Data for the task:
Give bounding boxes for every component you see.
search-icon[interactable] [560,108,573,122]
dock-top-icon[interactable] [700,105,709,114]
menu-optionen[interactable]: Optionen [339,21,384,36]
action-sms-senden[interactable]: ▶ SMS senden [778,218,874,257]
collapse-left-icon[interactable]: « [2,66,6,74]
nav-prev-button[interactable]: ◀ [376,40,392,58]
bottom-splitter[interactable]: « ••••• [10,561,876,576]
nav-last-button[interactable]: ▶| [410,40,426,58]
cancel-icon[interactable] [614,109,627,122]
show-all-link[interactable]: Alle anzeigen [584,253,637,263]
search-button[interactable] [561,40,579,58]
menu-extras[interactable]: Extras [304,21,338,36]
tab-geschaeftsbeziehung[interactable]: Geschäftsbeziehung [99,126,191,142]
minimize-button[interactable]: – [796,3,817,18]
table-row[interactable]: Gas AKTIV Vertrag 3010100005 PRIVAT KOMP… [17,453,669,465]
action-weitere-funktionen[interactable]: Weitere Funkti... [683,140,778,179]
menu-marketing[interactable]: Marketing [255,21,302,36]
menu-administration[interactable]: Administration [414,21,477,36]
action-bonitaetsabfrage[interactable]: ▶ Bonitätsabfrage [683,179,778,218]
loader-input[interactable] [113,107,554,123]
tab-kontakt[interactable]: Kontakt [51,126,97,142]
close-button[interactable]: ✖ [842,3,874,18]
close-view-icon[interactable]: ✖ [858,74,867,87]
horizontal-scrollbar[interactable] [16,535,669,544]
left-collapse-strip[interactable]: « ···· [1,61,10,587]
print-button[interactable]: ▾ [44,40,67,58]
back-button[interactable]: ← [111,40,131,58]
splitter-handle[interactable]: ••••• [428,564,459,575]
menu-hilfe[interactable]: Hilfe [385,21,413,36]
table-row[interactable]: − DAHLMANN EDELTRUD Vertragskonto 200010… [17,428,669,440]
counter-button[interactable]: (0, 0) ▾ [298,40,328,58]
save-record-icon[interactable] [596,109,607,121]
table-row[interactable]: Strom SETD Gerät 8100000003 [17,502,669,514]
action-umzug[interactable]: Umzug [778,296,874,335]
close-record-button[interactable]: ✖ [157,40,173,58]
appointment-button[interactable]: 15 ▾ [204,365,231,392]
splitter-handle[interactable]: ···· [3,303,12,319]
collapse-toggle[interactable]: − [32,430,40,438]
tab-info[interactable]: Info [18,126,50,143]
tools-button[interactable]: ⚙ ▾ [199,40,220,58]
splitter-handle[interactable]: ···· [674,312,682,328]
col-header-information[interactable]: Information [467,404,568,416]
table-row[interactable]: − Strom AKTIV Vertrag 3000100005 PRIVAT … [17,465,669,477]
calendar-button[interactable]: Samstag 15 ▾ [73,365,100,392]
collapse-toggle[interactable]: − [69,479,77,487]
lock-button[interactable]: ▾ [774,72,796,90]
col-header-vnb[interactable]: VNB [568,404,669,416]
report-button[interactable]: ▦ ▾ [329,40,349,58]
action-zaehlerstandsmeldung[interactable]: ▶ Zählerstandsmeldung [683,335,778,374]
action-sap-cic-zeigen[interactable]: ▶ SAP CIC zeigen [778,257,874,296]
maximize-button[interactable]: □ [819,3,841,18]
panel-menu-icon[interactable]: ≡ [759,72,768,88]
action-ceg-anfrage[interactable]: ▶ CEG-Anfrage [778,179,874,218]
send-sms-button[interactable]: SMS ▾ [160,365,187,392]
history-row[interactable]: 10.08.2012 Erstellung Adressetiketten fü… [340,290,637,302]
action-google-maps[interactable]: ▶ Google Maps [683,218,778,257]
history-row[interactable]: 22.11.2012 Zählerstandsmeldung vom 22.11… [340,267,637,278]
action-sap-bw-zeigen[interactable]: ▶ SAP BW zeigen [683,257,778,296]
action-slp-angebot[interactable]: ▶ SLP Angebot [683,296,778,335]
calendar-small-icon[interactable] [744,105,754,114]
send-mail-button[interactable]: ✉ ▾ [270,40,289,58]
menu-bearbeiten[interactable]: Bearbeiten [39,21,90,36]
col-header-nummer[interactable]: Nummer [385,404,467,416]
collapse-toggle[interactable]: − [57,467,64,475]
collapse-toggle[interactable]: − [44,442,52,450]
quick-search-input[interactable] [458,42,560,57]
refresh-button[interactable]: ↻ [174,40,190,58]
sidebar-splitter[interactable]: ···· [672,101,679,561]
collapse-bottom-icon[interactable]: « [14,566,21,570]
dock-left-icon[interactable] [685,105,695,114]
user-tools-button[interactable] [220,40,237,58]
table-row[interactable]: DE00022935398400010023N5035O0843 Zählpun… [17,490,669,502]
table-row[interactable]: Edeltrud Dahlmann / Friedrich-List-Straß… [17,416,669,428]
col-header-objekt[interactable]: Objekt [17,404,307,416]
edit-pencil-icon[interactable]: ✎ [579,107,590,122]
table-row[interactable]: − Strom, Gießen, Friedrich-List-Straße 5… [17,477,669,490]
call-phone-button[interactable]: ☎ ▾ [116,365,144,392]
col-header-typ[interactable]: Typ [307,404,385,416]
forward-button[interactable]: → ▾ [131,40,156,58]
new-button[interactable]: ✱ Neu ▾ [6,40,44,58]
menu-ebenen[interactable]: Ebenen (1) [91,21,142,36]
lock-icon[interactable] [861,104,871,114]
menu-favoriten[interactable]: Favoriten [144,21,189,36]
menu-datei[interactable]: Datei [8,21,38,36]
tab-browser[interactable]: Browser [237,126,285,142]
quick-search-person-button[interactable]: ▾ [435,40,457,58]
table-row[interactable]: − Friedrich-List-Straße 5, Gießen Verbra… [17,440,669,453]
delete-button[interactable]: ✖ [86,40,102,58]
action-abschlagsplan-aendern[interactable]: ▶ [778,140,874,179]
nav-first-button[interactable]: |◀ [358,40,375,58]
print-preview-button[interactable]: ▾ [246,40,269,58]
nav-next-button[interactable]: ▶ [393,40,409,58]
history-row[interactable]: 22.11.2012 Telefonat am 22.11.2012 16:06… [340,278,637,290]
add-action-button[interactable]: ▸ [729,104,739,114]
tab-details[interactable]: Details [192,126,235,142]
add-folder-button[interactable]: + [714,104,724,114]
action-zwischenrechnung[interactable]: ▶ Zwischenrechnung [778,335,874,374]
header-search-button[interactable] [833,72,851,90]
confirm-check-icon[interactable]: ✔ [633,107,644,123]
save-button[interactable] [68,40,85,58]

How to complete this task:
Answer with a number only: how many lines above have the word "menu"?

Your solution:
10